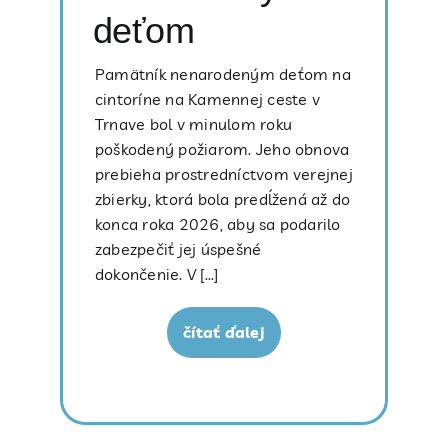
deťom
Pamätník nenarodeným deťom na
cintoríne na Kamennej ceste v
Trnave bol v minulom roku
poškodený požiarom. Jeho obnova
prebieha prostredníctvom verejnej
zbierky, ktorá bola predĺžená až do
konca roka 2026, aby sa podarilo
zabezpečiť jej úspešné
dokončenie. V [...]
čítať ďalej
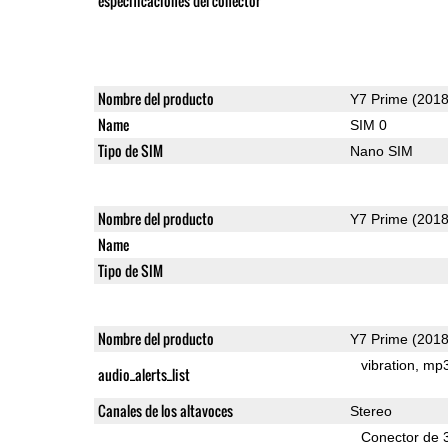
especificaciones del conector
Nombre del producto
Y7 Prime (2018
Name
SIM 0
Tipo de SIM
Nano SIM
Nombre del producto
Y7 Prime (2018
Name
Tipo de SIM
Nombre del producto
Y7 Prime (2018
vibration
mp
audio_alerts_list
Canales de los altavoces
Stereo
Conector de 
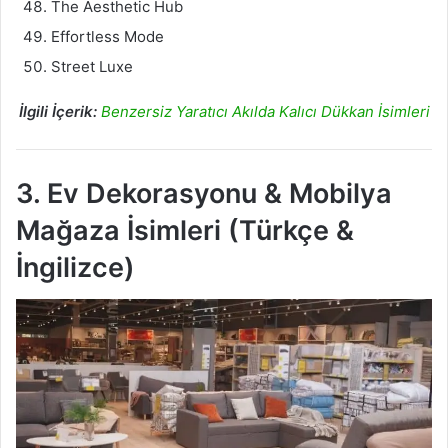
The Aesthetic Hub
Effortless Mode
Street Luxe
İlgili İçerik:
Benzersiz Yaratıcı Akılda Kalıcı Dükkan İsimleri
3. Ev Dekorasyonu & Mobilya
Mağaza İsimleri (Türkçe &
İngilizce)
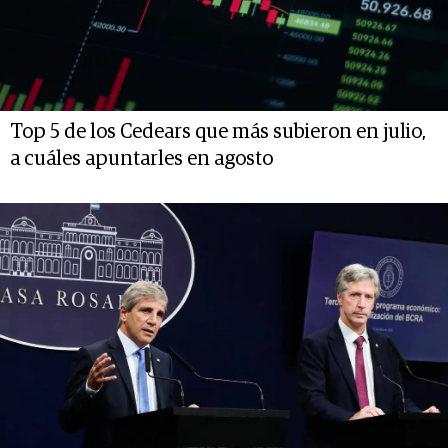
Top 5 de los Cedears que más subieron en julio,
a cuáles apuntarles en agosto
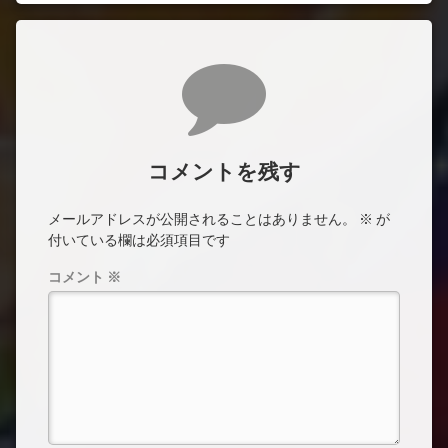
コメント
コメントを残す
メールアドレスが公開されることはありません。
※
が
付いている欄は必須項目です
コメント
※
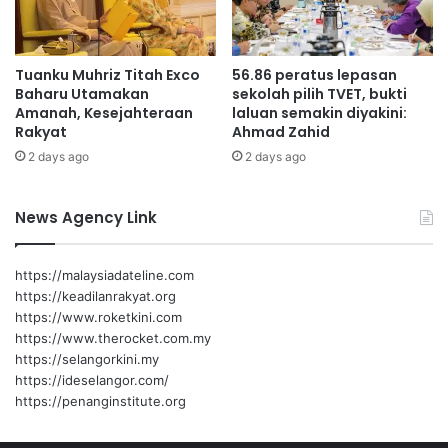
m
2026).
a
k
Artificial Intelligence dan transformasi digital
Tuanku Muhriz Titah Exco
56.86 peratus lepasan
i
Baharu Utamakan
sekolah pilih TVET, bukti
t
Amanah, Kesejahteraan
laluan semakin diyakini:
a
Aminuddin berkata, ikhtiar Kerajaan Negeri diteruskan
Rakyat
Ahmad Zahid
l
dengan pendekatan yang menekankan reformasi bidang
2 days ago
2 days ago
a
baharu seperti Kecerdasan Buatan (Artificial Intelligence,
t
AI), transformasi digital dan transisi tenaga sebagai teras
t
News Agency Link
pembangunan negeri, termasuk dalam sektor awam.
u
l
i
Pendekatan ini selari dengan keperluan semasa dan hala
https://malaysiadateline.com
s
tuju ekonomi masa hadapan, bagi memastikan
https://keadilanrakyat.org
https://www.roketkini.com
perkhidmatan kerajaan menjadi lebih cekap, responsif dan
https://www.therocket.com.my
berasaskan data.
https://selangorkini.my
https://ideselangor.com/
Pelaksanaan teknologi digital dan AI dalam pengurusan
https://penanginstitute.org
bandar, perancangan pembangunan serta penyampaian
perkhidmatan awam akan meningkatkan kecekapan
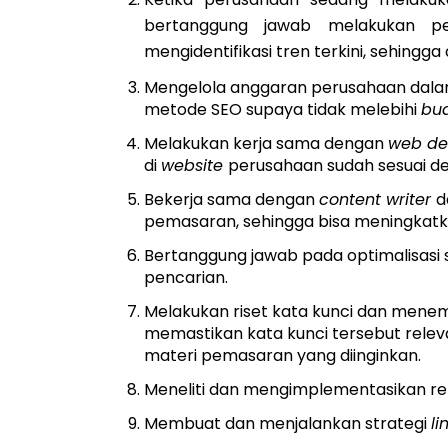
bertanggung jawab melakukan pen
mengidentifikasi tren terkini, sehing
Mengelola anggaran perusahaan dal
metode SEO supaya tidak melebihi
bu
Melakukan kerja sama dengan
web de
di
website
perusahaan sudah sesuai d
Bekerja sama dengan
content writer
d
pemasaran, sehingga bisa meningkat
Bertanggung jawab pada optimalisasi 
pencarian.
Melakukan riset kata kunci dan mene
memastikan kata kunci tersebut relev
materi pemasaran yang diinginkan.
Meneliti dan mengimplementasikan r
Membuat dan menjalankan strategi
li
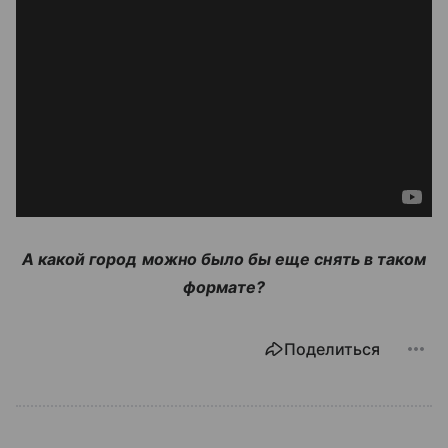
А какой город можно было бы еще снять в таком
формате?
Поделиться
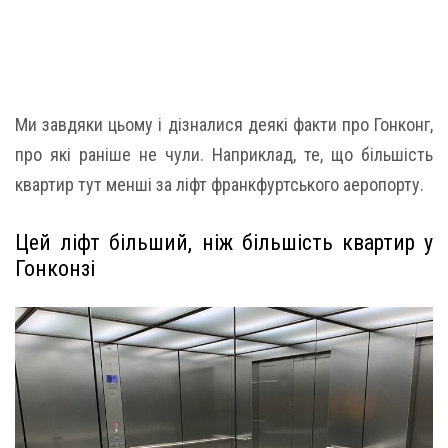
Ми завдяки цьому і дізналися деякі факти про Гонконг,
про які раніше не чули. Наприклад, те, що більшість
квартир тут менші за ліфт франкфуртського аеропорту.
Цей ліфт більший, ніж більшість квартир у
Гонконзі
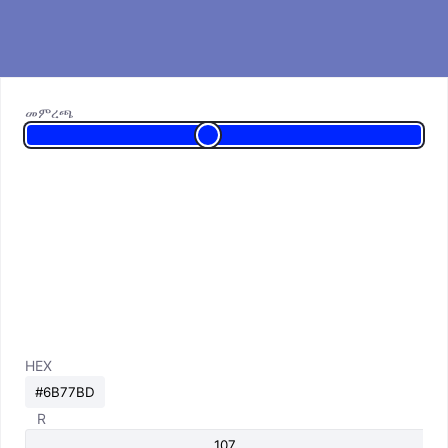
መምረጫ
HEX
R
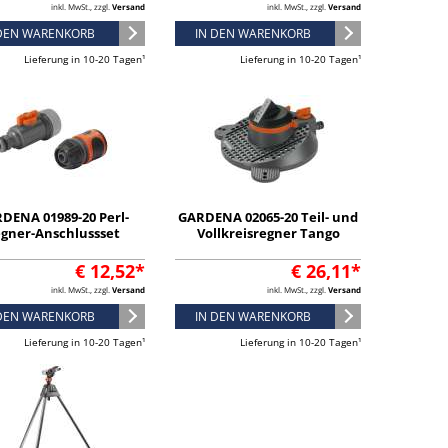
inkl. MwSt., zzgl.
Versand
inkl. MwSt., zzgl.
Versand
 DEN WARENKORB
IN DEN WARENKORB
Lieferung in 10-20 Tagen¹
Lieferung in 10-20 Tagen¹
DENA 01989-20 Perl-
GARDENA 02065-20 Teil- und
gner-Anschlussset
Vollkreisregner Tango
€ 12,52*
€ 26,11*
inkl. MwSt., zzgl.
Versand
inkl. MwSt., zzgl.
Versand
 DEN WARENKORB
IN DEN WARENKORB
Lieferung in 10-20 Tagen¹
Lieferung in 10-20 Tagen¹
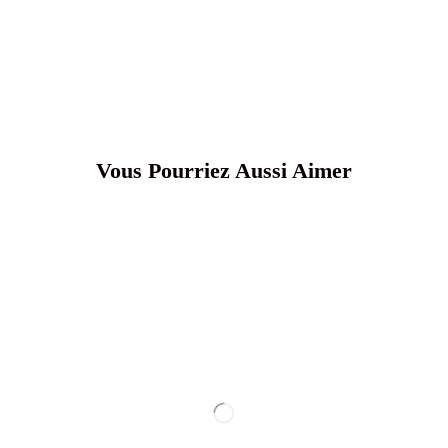
Vous Pourriez Aussi Aimer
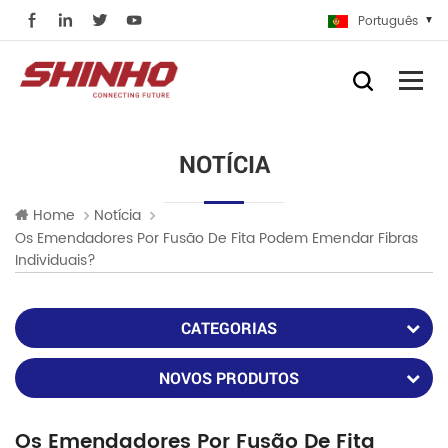
Português
NOTÍCIA
Home
Notícia
Os Emendadores Por Fusão De Fita Podem Emendar Fibras
Individuais?
CATEGORIAS
NOVOS PRODUTOS
Os Emendadores Por Fusão De Fita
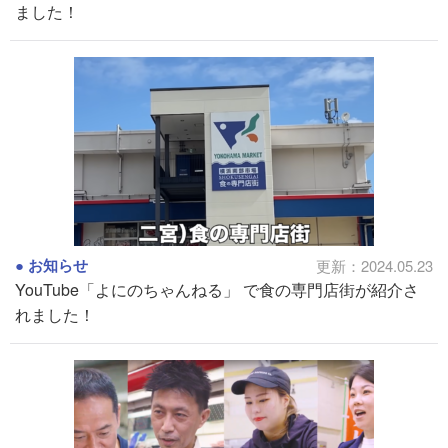
ました！
お知らせ
更新：2024.05.23
YouTube「よにのちゃんねる」 で食の専門店街が紹介さ
れました！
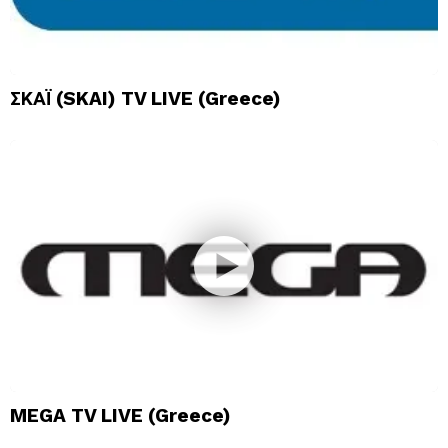
ΣΚΑΪ (SKAI) TV LIVE (Greece)
MEGA TV LIVE (Greece)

■ Required work ■
Using the data above, write out every line exactly, leaving the images behind.

■ Written solution ■
deťom
Pamätník nenarodeným deťom na
cintoríne na Kamennej ceste v
Trnave bol v minulom roku
poškodený požiarom. Jeho obnova
prebieha prostredníctvom verejnej
zbierky, ktorá bola predĺžená až do
konca roka 2026, aby sa podarilo
zabezpečiť jej úspešné
dokončenie. V [...]
čítať ďalej
especificaciones del conector
Nombre del producto
Y7 Prime (2018
Name
SIM 0
Tipo de SIM
Nano SIM
Nombre del producto
Y7 Prime (2018
Name
Tipo de SIM
Nombre del producto
Y7 Prime (2018
vibration
mp
audio_alerts_list
Canales de los altavoces
Stereo
Conector de 
The Aesthetic Hub
Effortless Mode
Street Luxe
İlgili İçerik:
Benzersiz Yaratıcı Akılda Kalıcı Dükkan İsimleri
3. Ev Dekorasyonu & Mobilya
Mağaza İsimleri (Türkçe &
İngilizce)
Top 5 de los Cedears que más subieron en julio,
a cuáles apuntarles en agosto
コメント
コメントを残す
メールアドレスが公開されることはありません。
※
が
付いている欄は必須項目です
コメント
※
m
2026).
a
k
Artificial Intelligence dan transformasi digital
Tuanku Muhriz Titah Exco
56.86 peratus lepasan
i
Baharu Utamakan
sekolah pilih TVET, bukti
t
Amanah, Kesejahteraan
laluan semakin diyakini:
a
Aminuddin berkata, ikhtiar Kerajaan Negeri diteruskan
Rakyat
Ahmad Zahid
l
dengan pendekatan yang menekankan reformasi bidang
2 days ago
2 days ago
a
baharu seperti Kecerdasan Buatan (Artificial Intelligence,
t
AI), transformasi digital dan transisi tenaga sebagai teras
t
News Agency Link
pembangunan negeri, termasuk dalam sektor awam.
u
l
i
Pendekatan ini selari dengan keperluan semasa dan hala
https://malaysiadateline.com
s
tuju ekonomi masa hadapan, bagi memastikan
https://keadilanrakyat.org
https://www.roketkini.com
perkhidmatan kerajaan menjadi lebih cekap, responsif dan
https://www.therocket.com.my
berasaskan data.
https://selangorkini.my
https://ideselangor.com/
Pelaksanaan teknologi digital dan AI dalam pengurusan
https://penanginstitute.org
bandar, perancangan pembangunan serta penyampaian
perkhidmatan awam akan meningkatkan kecekapan
bertanggung jawab melakukan pen
mengidentifikasi tren terkini, sehing
Mengelola anggaran perusahaan dal
metode SEO supaya tidak melebihi
bu
Melakukan kerja sama dengan
web de
di
website
perusahaan sudah sesuai d
Bekerja sama dengan
content writer
d
pemasaran, sehingga bisa meningkat
Bertanggung jawab pada optimalisasi 
pencarian.
Melakukan riset kata kunci dan mene
memastikan kata kunci tersebut relev
materi pemasaran yang diinginkan.
Meneliti dan mengimplementasikan r
Membuat dan menjalankan strategi
li
А какой город можно было бы еще снять в таком
формате?
Поделиться
Ми завдяки цьому і дізналися деякі факти про Гонконг,
про які раніше не чули. Наприклад, те, що більшість
квартир тут менші за ліфт франкфуртського аеропорту.
Цей ліфт більший, ніж більшість квартир у
Гонконзі
መምረጫ
HEX
R
inkl. MwSt., zzgl.
Versand
inkl. MwSt., zzgl.
Versand
 DEN WARENKORB
IN DEN WARENKORB
Lieferung in 10-20 Tagen¹
Lieferung in 10-20 Tagen¹
DENA 01989-20 Perl-
GARDENA 02065-20 Teil- und
gner-Anschlussset
Vollkreisregner Tango
€ 12,52*
€ 26,11*
inkl. MwSt., zzgl.
Versand
inkl. MwSt., zzgl.
Versand
 DEN WARENKORB
IN DEN WARENKORB
Lieferung in 10-20 Tagen¹
Lieferung in 10-20 Tagen¹
Vous Pourriez Aussi Aimer
Português
NOTÍCIA
Home
Notícia
Os Emendadores Por Fusão De Fita Podem Emendar Fibras
Individuais?
CATEGORIAS
NOVOS PRODUTOS
Os Emendadores Por Fusão De Fita
ました！
お知らせ
更新：2024.05.23
YouTube「よにのちゃんねる」 で食の専門店街が紹介さ
れました！
ΣΚΑΪ (SKAI) TV LIVE (Greece)
MEGA TV LIVE (Greece)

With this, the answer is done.